ABOUT THE STORY Mankind has never known as much about its own past as it does today. But intriguing gaps persist everywhere in the stories of nations, groups and individual human beings. When it comes to thinking about what we do not know about the lives of the great, to the educated speculation of biographers we should sometimes add the educated imagination of fiction writers.
We know, for instance, that before Joseph Conrad attained fame as a writer, he spent many years in ports around the world as a sailor. One of his stops in the 1880s was in Calcutta, coming off a ship called the Tilkhurst. Who did he meet there? How did his experience inform his political outlook and his style?
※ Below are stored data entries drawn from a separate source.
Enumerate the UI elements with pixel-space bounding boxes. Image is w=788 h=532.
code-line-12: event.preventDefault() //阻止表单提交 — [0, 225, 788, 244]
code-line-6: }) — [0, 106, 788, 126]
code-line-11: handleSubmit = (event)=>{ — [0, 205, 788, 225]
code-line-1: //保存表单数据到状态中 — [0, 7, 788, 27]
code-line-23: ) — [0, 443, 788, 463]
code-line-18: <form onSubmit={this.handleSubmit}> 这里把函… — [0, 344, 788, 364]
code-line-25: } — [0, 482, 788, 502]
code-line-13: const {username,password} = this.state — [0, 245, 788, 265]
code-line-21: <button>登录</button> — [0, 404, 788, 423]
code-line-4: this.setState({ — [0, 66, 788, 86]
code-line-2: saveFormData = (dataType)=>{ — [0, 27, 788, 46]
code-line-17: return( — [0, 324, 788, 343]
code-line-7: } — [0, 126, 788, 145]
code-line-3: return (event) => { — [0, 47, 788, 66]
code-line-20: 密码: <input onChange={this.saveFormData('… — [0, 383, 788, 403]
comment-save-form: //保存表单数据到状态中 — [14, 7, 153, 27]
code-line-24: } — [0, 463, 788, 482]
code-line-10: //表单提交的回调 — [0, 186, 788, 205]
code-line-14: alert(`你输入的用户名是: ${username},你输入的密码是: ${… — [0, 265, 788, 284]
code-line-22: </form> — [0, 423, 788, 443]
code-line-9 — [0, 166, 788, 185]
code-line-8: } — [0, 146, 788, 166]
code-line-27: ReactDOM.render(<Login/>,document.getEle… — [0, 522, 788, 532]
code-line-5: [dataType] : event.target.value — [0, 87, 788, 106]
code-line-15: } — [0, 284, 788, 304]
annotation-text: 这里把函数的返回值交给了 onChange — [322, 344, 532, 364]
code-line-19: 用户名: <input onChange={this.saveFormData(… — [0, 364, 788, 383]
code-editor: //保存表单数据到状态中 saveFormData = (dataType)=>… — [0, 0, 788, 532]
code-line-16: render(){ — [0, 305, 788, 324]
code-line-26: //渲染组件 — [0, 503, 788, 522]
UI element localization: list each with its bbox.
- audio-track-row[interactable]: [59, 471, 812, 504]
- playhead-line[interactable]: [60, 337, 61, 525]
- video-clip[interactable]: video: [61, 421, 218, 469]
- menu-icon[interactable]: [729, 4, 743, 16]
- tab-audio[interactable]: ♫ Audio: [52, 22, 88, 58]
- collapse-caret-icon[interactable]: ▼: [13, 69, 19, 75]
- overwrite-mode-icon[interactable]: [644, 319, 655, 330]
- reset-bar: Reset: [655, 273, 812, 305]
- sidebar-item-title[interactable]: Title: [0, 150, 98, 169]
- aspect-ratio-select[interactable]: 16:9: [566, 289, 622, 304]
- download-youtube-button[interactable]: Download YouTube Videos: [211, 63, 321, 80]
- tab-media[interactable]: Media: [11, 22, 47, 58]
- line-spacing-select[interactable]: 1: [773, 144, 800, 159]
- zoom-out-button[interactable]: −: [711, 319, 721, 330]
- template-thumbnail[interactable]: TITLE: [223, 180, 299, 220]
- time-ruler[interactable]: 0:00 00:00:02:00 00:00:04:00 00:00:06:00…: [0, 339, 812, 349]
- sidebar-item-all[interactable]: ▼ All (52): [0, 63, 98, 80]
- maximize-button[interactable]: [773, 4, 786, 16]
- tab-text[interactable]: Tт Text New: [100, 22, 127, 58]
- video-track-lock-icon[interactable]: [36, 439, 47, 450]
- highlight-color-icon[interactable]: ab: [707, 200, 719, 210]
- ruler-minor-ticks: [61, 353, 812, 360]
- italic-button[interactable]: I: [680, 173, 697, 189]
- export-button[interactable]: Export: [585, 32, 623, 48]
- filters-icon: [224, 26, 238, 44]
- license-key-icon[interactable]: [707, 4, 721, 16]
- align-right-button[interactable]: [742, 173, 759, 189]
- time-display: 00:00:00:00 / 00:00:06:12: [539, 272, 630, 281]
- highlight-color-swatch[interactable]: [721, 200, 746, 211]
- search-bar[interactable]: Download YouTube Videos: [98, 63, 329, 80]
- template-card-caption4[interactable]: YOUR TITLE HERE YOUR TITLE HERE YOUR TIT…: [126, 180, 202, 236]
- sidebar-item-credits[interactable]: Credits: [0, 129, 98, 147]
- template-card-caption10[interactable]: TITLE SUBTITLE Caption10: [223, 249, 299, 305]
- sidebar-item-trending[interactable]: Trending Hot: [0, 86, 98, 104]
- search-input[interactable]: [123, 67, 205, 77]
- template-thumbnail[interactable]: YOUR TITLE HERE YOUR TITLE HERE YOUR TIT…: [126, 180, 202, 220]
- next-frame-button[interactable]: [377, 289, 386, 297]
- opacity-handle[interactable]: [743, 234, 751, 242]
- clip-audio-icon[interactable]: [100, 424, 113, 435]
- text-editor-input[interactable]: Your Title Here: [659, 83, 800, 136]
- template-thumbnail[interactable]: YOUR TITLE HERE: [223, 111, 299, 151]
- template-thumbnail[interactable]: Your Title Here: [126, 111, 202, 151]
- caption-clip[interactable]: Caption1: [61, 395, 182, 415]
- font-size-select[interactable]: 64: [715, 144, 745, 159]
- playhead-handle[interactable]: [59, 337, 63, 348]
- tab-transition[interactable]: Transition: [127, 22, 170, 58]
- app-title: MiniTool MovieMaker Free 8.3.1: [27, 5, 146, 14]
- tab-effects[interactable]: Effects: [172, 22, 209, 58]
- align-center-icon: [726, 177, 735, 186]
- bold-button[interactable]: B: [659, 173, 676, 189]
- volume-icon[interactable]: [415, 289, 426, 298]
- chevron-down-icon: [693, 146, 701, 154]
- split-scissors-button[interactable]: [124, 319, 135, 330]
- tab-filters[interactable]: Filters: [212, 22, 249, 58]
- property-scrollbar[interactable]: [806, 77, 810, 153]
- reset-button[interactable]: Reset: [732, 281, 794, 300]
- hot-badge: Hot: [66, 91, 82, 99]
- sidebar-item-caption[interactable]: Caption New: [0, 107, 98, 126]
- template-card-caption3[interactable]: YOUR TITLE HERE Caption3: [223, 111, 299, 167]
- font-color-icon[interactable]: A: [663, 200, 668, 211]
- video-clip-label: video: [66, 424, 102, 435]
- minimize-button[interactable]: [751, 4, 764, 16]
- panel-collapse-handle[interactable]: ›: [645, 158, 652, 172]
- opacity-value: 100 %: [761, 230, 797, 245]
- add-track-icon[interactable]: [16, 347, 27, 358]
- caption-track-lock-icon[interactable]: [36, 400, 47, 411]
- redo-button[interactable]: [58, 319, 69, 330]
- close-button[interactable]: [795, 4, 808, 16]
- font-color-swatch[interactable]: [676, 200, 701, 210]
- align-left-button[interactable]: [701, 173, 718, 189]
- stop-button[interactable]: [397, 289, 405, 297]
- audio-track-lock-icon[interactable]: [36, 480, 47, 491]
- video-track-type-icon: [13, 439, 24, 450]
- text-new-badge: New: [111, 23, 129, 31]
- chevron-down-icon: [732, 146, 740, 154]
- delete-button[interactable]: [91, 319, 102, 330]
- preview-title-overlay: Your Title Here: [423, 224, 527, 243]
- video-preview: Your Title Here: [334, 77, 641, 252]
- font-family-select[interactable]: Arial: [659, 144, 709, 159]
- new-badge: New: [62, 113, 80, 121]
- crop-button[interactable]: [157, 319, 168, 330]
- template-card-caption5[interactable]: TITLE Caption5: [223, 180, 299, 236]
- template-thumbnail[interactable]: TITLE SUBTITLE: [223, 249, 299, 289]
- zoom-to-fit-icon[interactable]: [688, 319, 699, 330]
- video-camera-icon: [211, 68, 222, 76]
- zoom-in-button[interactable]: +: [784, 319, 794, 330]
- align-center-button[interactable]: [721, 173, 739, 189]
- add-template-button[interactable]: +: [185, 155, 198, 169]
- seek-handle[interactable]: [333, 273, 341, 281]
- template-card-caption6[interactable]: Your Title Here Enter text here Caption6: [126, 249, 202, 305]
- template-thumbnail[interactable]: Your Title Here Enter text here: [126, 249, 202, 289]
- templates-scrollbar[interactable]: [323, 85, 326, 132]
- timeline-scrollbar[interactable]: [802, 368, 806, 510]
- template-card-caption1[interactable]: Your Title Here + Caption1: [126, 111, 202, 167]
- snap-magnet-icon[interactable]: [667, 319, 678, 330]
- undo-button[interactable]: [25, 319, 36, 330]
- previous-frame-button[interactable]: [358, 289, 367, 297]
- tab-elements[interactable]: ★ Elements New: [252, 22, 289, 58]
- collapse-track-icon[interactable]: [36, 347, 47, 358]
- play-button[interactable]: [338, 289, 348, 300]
In Tanuj Solanki’s intriguing and often ingenious story, the young Conrad walks through the streets of this strange oriental city, seeking connections and insights that his more complacent English colleagues disdain. He knows, already, that he wants to be a writer; more confusingly, even to himself, he wants to write in English. On his walks, he runs into another man who seems to be wrestling with similar dilemmas, both as a colonial subject and as an aspiring writer in the language of the coloniser. His name? Rabindranath Thakur.
What do these two men think of each other’s situations in life, language and literature? Solanki is not afraid of showing up either man as slightly pretentious (“Józef wanted to include all the heavy words he had acquired from poring over heavy English dictionaries”), but their shared insecurities seem to form an advance map of postcolonial literature, illuminating not just their respective characters but that of the very civilisations to which they belong.